To be sure, joining Hezbollah has its rewards. A Hezbollah fighter can earn around $600 a month and benefit from the party’s extensive social welfare network of schools, hospitals, and charities.

Yet hundreds of Hezbollah fighters have been killed in Syria since 2013, when the party intervened to protect the regime of President Bashar al-Assad. The roads and village streets around the northern Bekaa are lined with crisply colored portraits of Hezbollah’s recent “martyrs.”

In May, Hezbollah and its allies won a small parliamentary majority in nationwide elections. Although Hezbollah triumphed in the northern Bekaa, many residents chose not to vote or voted for non-Hezbollah candidates in a rare sign of discontent.

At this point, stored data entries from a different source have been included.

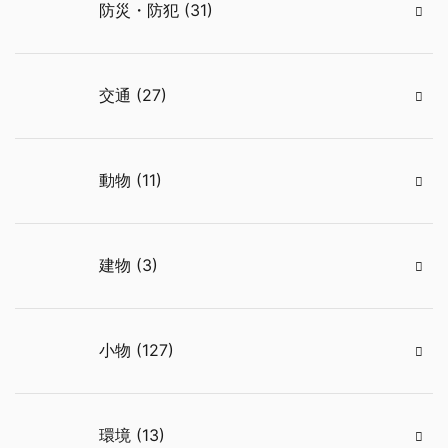
防災・防犯 (31)
交通 (27)
動物 (11)
建物 (3)
小物 (127)
環境 (13)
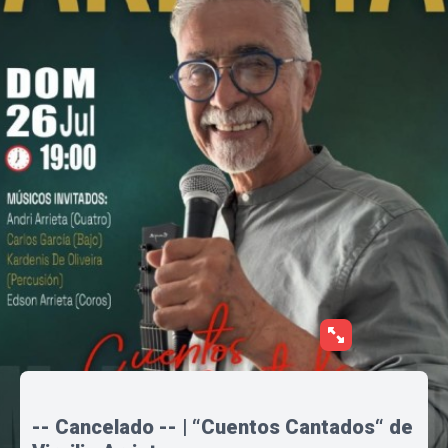
-- Cancelado -- | “Cuentos Cantados“ de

Local residents also have blamed Hezbollah for the death two weeks ago of drug dealer Ali Zaid Ismael, described by the local media as “Lebanon’s Escobar,” a reference to deceased Colombian drug lord Pablo Escobar. The dealer and seven other people were killed in a bloody gun battle when Lebanese troops sought his arrest.

His death triggered a series of protests against Hezbollah, which was accused of lifting its political cover from Ismael and allowing the army to make the attempted arrest. Videos circulated on social media showing angry Bekaa residents cursing the Hezbollah leadership and burning the party’s flags, a borderline breaking of taboos.

Economic opportunity

“Hezbollah is punishing us for not voting for them in the elections,” says a resident of Hamoudieh, Ismael’s home village. “They are making a big mistake by confronting us.”

Given the level of discontent from the Shiite tribes toward Hezbollah, the legalization of cannabis cultivation could serve as a lure for Hezbollah members to quit the organization and generate an income by growing hashish.

But it remains unclear if cultivating cannabis and selling it to the Lebanese state at a price set by the government would provide sufficient income to encourage young men to stay away from Hezbollah, let alone improve socio-economic conditions in the Bekaa.

Many are pessimistic.

“It’s shameful that they [the government] think all we are good at is growing hashish,” says Mr. Hamiyah, the former mayor. “Let them give us factories and [agricultural] projects so that we can make a living. If every young man in the Bekaa is employed in a factory, no one will join Hezbollah.”